South American carrier LATAM Airlines has filed for US Chapter 11 bankruptcy protection.

It has become the world’s largest carrier so far to seek an emergency reorganisation due to the coronavirus pandemic.

LATAM laid off 1,800 employees out of more than 40,000 in total in the lead up to the bankruptcy filing.

The Chapter 11 filing has the support of the Cueto and Amaro families and Qatar Airways, two of the largest shareholders of LATAM, which have provided up to $900 million id debt financing.

The airline and its affiliates are also in discussions with their respective governments of Chile, Brazil, Colombia and Peru to assist in sourcing additional financing, protect jobs where possible and minimise disruption to its operations

“Travel agencies and other commercial partners will experience no disruption in their interactions with the LATAM group,” the carrier said.

The airline’s chef executive Roberto Alvo said: “LATAM entered the Covid-19 pandemic as a healthy and profitable airline group, yet exceptional circumstances have led to a collapse in global demand and has not only brought aviation to a virtual standstill, but it has also changed the industry for the foreseeable future.

“We have implemented a series of difficult measures to mitigate the impact of this unprecedented industry disruption, but ultimately this path represents the best option to lay the right foundation for the future of our airline group.

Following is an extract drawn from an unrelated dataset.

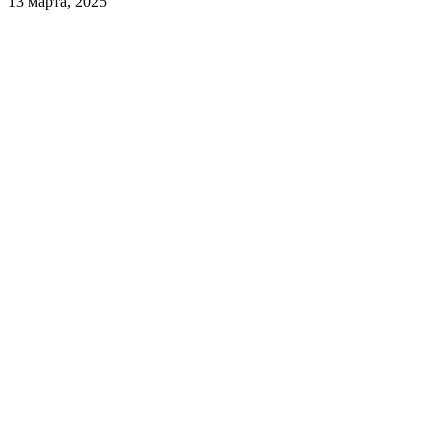
13 марта, 2025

“We are looking ahead to a post-Covid-19 future and are focused on transforming our group to adapt to a new and evolving way of flying, with the health and safety of our passengers and employees being paramount.”

Delta Air Lines paid $1.9 billion for a 20% stake in LATAM last year, becoming the second largest shareholder in the company.

Chief executive Ed Bastian said: “We remain firmly committed to our partnership with LATAM and believe that it will successfully emerge a stronger airline and Delta partner for the long term.”

LATAM chairman Ignacio Cueto said: “Faced with the biggest crisis in the history of aviation, the board has approved this path forward having analysed all the available alternatives to ensure the sustainability of the group.

“As we have adapted to new realities in the past, we are confident that LATAM will be able to succeed in the post-Covid-19 context and continue to serve Latin America, connecting the region with the world.”